The researchers found that albuminuria was associated with worse performance on all four cognitive tests, and eGFR <60 mL/min/1.73 m2 was associated with worse performance on one of the four cognitive tests that assessed executive thinking associated with frontal-lobe function, but not the other three. Cystatin C levels were associated with worse performance on two of the cognitive tests.

Based on their findings, the researchers hypothesize that injury to the brain and kidneys share similar pathways as a result of microvascular disease processes. They called for a longitudinal study to assess this theory.

Landmark Serous Ovarian Cancer Genomic Analysis Completed

In a groundbreaking study, investigators from The Cancer Genome Atlas Research Network, a large consortium of institutions jointly funded and managed by the National Cancer Institute and National Human Genome Research Institute, recently completed an integrated genomic analysis of ovarian cancer (Nature 2011;474:609–615). The findings set the stage for developing therapies targeted at specific mutations, according to the authors.

The research team analyzed messenger RNA expression, microRNA expression, promoter methylation, and DNA copy number in 489 high-grade serous ovarian adenocarcinomas, as well as the DNA sequences of exons from coding genes in 316 of these tumors. They found that TP53 mutations had occurred in nearly all the tumors (96%). There also were low-prevalence but statistically recurrent somatic mutations in eight other genes, including NF1BRCA1BRCA2RB1CSMD3CDK12FAT3, andGABRA6BRCA1 and BRCA2 were mutated in 22% of tumors, owing to a combination of germline and somatic mutations. Overall, the researchers found that high-grade serous ovarian cancer “demonstrates a remarkable degree of genomic disarray.”
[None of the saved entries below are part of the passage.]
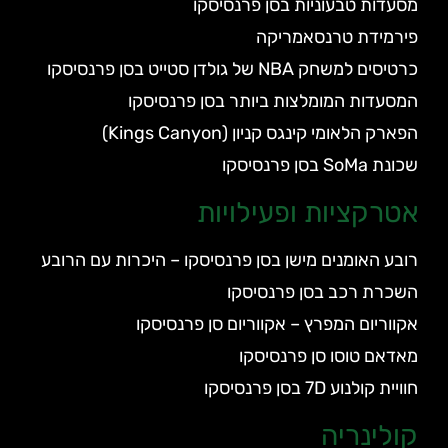
מסעדות טבעוניות בסן פרנסיסקו
פירמידת טרנסאמריקה
כרטיסים למשחק NBA של גולדן סטייט בסן פרנסיסקו
המסעדות המומלצות ביותר בסן פרנסיסקו
הפארק הלאומי קינגס קניון (Kings Canyon)
שכונת SoMa בסן פרנסיסקו
אטרקציות ופעילויות
רובע האומנים מישן בסן פרנסיסקו – היכרות עם הרובע
השכרת רכב בסן פרנסיסקו
אקווריום המפרץ – אקווריום סן פרנסיסקו
מאדאם טוסו סן פרנסיסקו
חוויית קולנוע 7D בסן פרנסיסקו
קולינריה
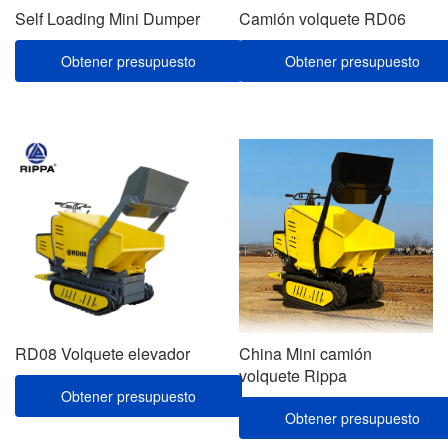
Self Loading Mini Dumper
Camión volquete RD06
Obtener presupuesto
Obtener presupuesto
RD08 Volquete elevador
China Mini camión
volquete Rippa
Obtener presupuesto
Obtener presupuesto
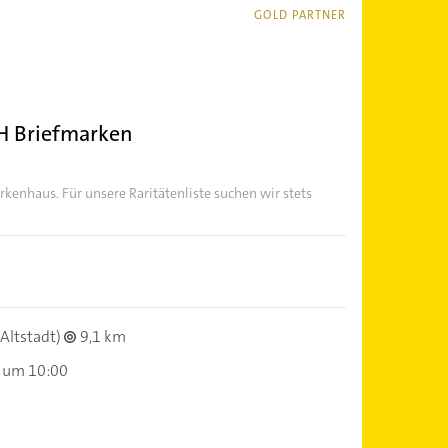
GOLD PARTNER
H Briefmarken
kenhaus. Für unsere Raritätenliste suchen wir stets
Altstadt)
9,1 km
 um 10:00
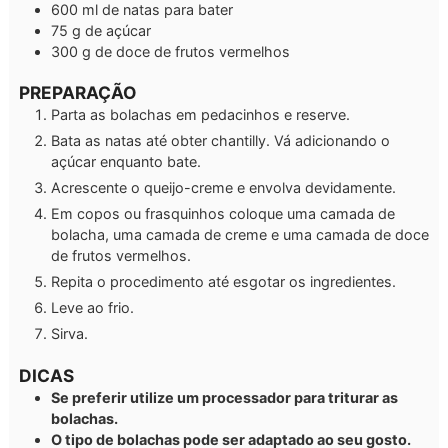
600
ml
de natas para bater
75
g
de açúcar
300
g
de doce de frutos vermelhos
PREPARAÇÃO
Parta as bolachas em pedacinhos e reserve.
Bata as natas até obter chantilly. Vá adicionando o
açúcar enquanto bate.
Acrescente o queijo-creme e envolva devidamente.
Em copos ou frasquinhos coloque uma camada de
bolacha, uma camada de creme e uma camada de doce
de frutos vermelhos.
Repita o procedimento até esgotar os ingredientes.
Leve ao frio.
Sirva.
DICAS
Se preferir utilize um processador para triturar as
bolachas.
O tipo de bolachas pode ser adaptado ao seu gosto.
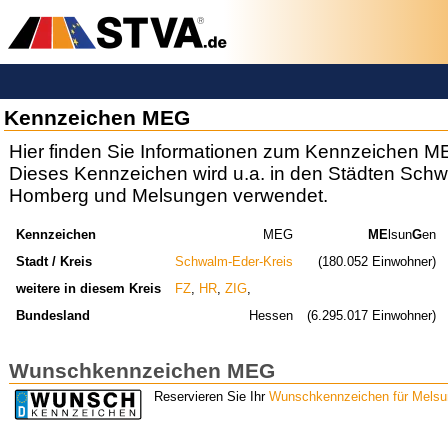
Kennzeichen MEG
Hier finden Sie Informationen zum Kennzeichen M
Dieses Kennzeichen wird u.a. in den Städten Schwal
Homberg und Melsungen verwendet.
Kennzeichen
MEG
ME
lsun
G
en
Stadt / Kreis
Schwalm-Eder-Kreis
(180.052 Einwohner)
weitere in diesem Kreis
FZ
,
HR
,
ZIG
,
Bundesland
Hessen
(6.295.017 Einwohner)
Wunschkennzeichen MEG
Reservieren Sie Ihr
Wunschkennzeichen für Mels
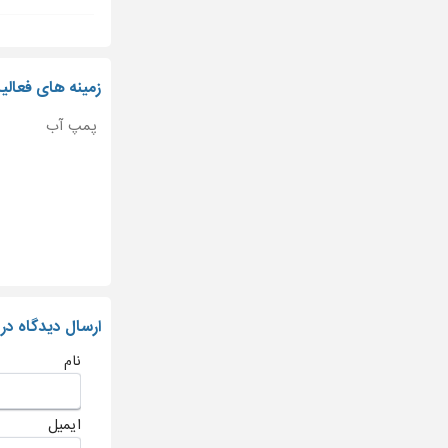
زمینه های فعال
پمپ آب
ارسال دیدگاه در
نام
ایمیل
After univariate Cox regression analysis, the investigators found 108 genes to be correlated with poor survival, and 85 with good survival. Patients whose tumors had a gene expression signature associated with poor survival had an overall 23% shorter survival time.

The researchers also investigated whether any existing drugs might be used to treat the mutation patterns they found. They determined that about half the tumors with homologous recombination defects might benefit from poly ADP ribose polymerase inhibitors. They also found that inhibitors already exist for 22 genes in regions of recurrent amplification.